Skip to content

Latest commit

 

History

History

README.md

NistChemData scripts

This directory contains scripts for reconstructing selected local working files from the NIST Chemistry WebBook / SRD 69 using NistChemPy.

The scripts are provided for local reproducibility and source tracking. Generated files may be derived from NIST Standard Reference Data and/or source-literature-origin collections exposed through WebBook records. Generated files are not covered by the repository MIT license and should not be committed to this repository.

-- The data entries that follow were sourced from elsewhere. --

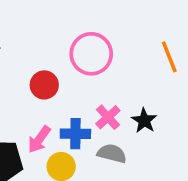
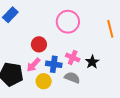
red circle: (44, 85) -> (39, 44), moved
pink cross: (108, 117) -> (73, 58), turned -32

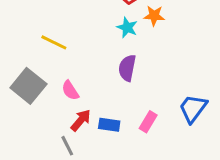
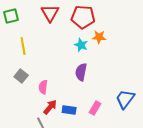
yellow line: (54, 42) -> (23, 46), moved, turned 54
gray square: (28, 86) -> (21, 76), moved, size x0.6
pink semicircle: (70, 90) -> (43, 87), turned 40

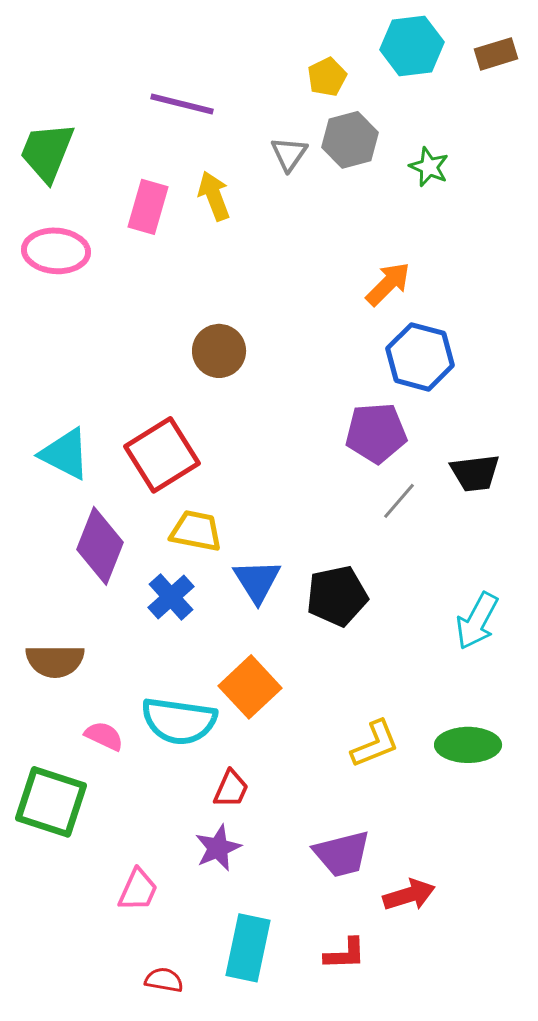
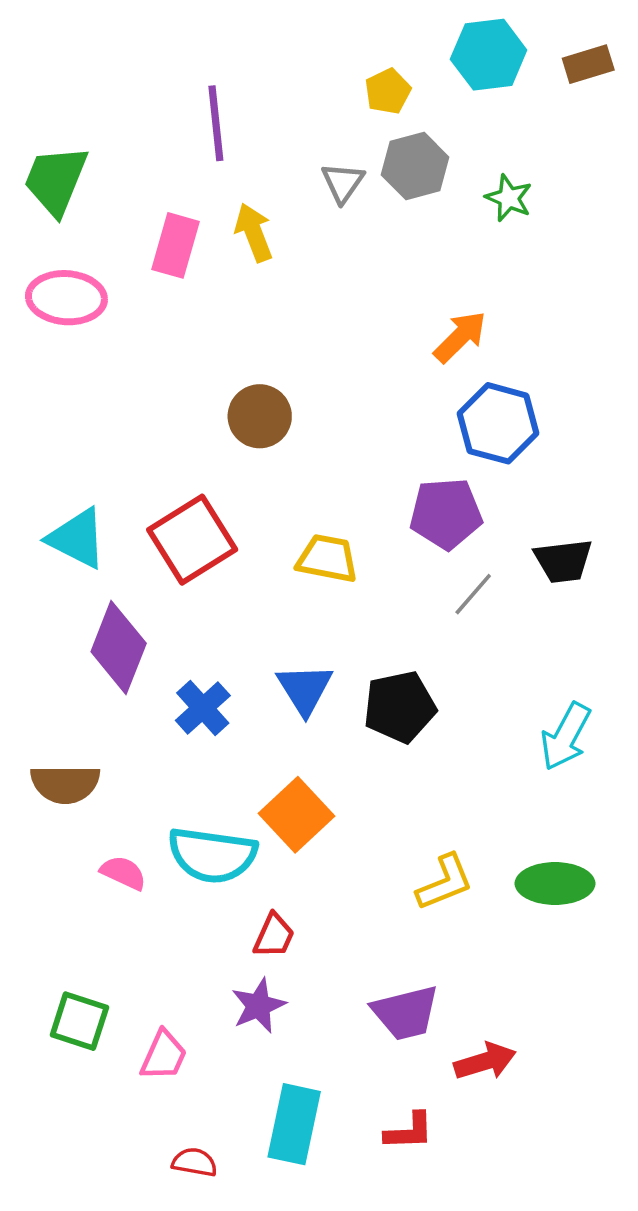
purple line: (182, 104) -> (216, 123), turned 70
yellow trapezoid: (196, 531) -> (327, 559), moved
green square: (51, 802) -> (79, 1021), moved, size x0.7

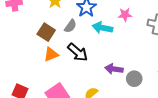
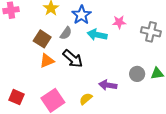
purple arrow: (114, 69) -> (108, 85), moved
gray circle: (134, 79) -> (137, 74), moved

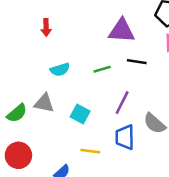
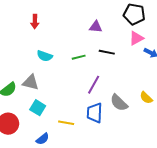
purple triangle: (122, 31) -> (96, 27), size x0.6
cyan semicircle: (60, 70) -> (45, 56), turned 35
cyan square: (80, 114) -> (38, 108), moved

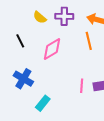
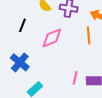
black line: (20, 41) -> (22, 25), turned 40

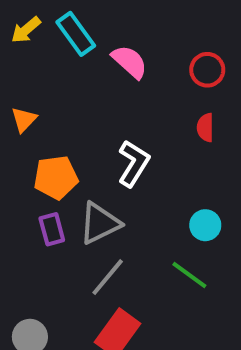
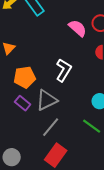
pink semicircle: (130, 62) -> (78, 28), moved
purple rectangle: (52, 229) -> (23, 103), turned -35

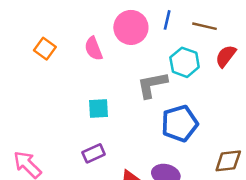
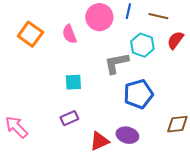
orange square: (45, 49) -> (30, 34), size x1.4

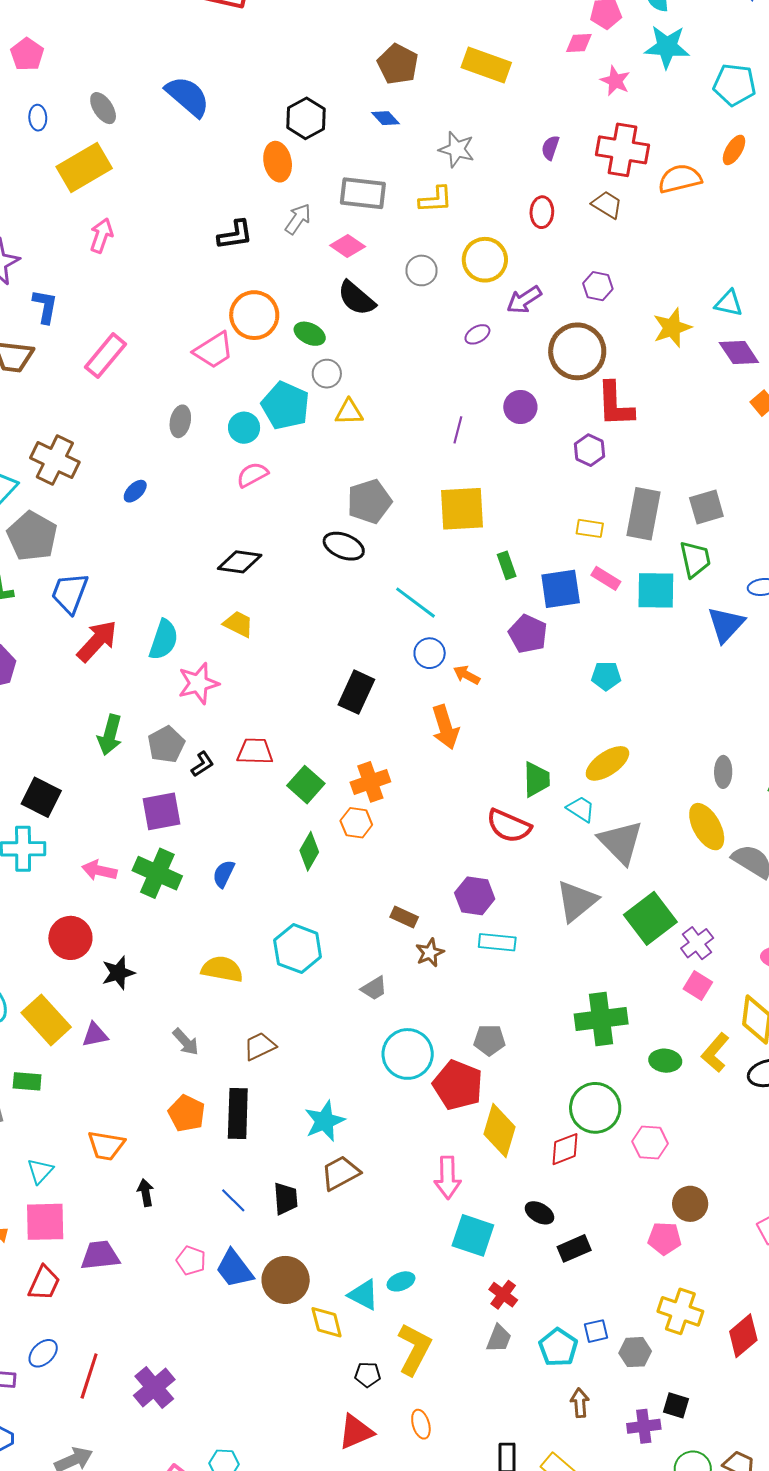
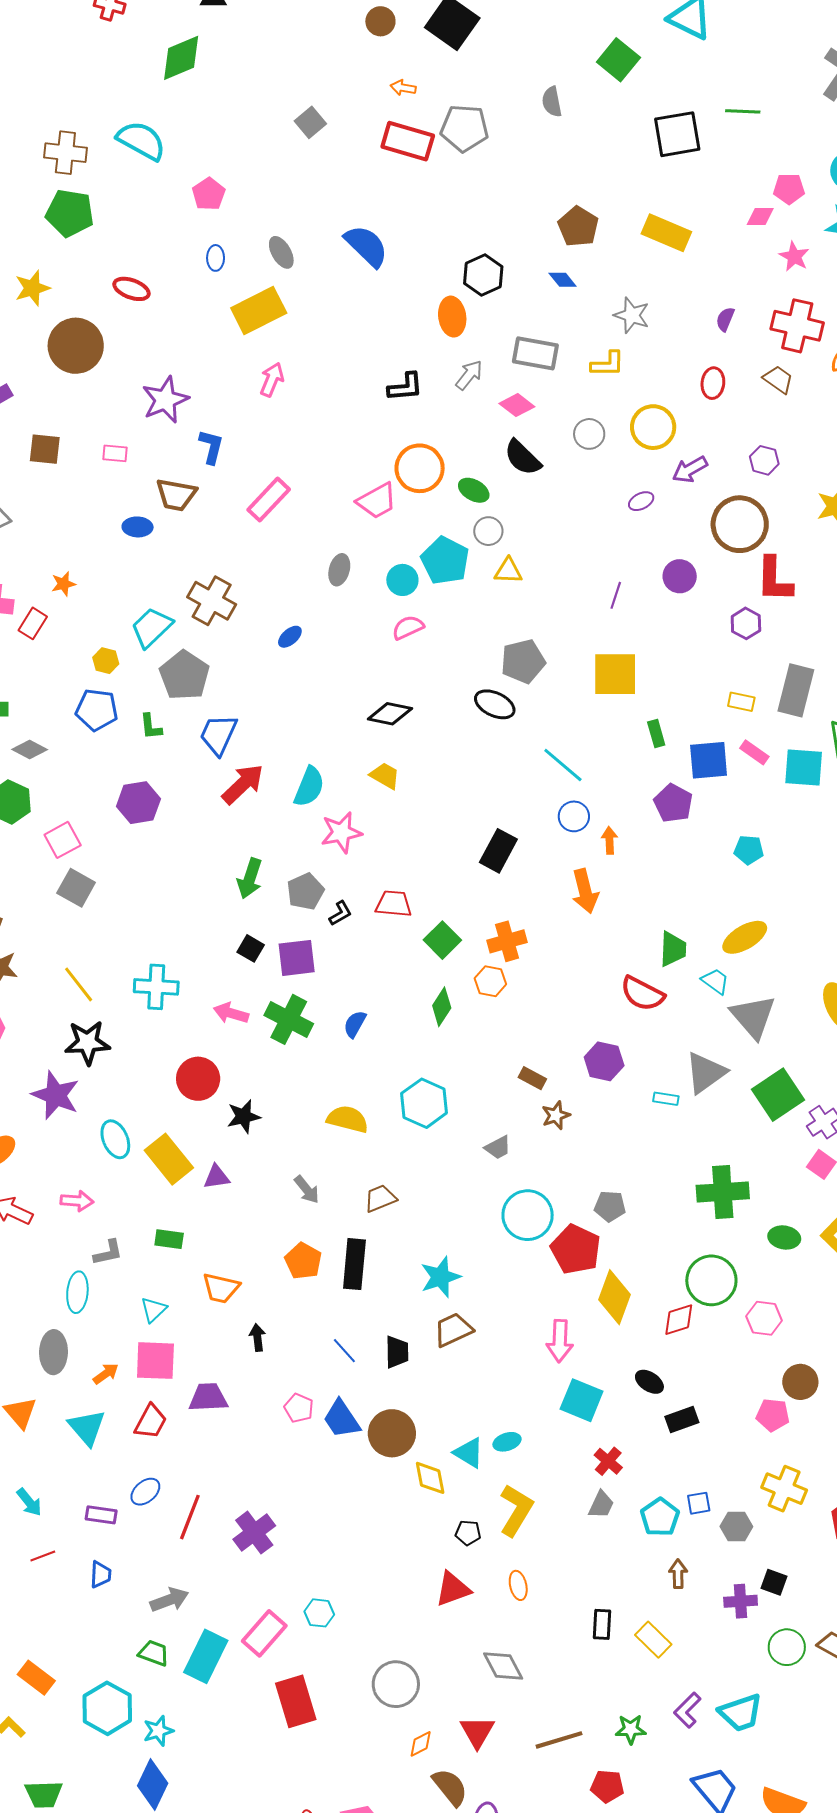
orange arrow: (467, 675) -> (609, 840), turned 56
black square: (41, 797) -> (251, 948), moved, size x0.7
cyan rectangle: (497, 942) -> (666, 1099), moved, size x0.7
green rectangle: (27, 1081) -> (169, 1239), moved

Read the repository-level DATA_NOTICE.md before running the scripts.

Requirements

Install the core script requirements from:

pip install -r scripts/requirements.txt

The requirements use the NistChemPy 2.0 development/release line. That line loads WebBook metadata from a user-local index instead of a packaged index. If 2.0 is not published yet, install NistChemPy from the sibling repository before running these scripts.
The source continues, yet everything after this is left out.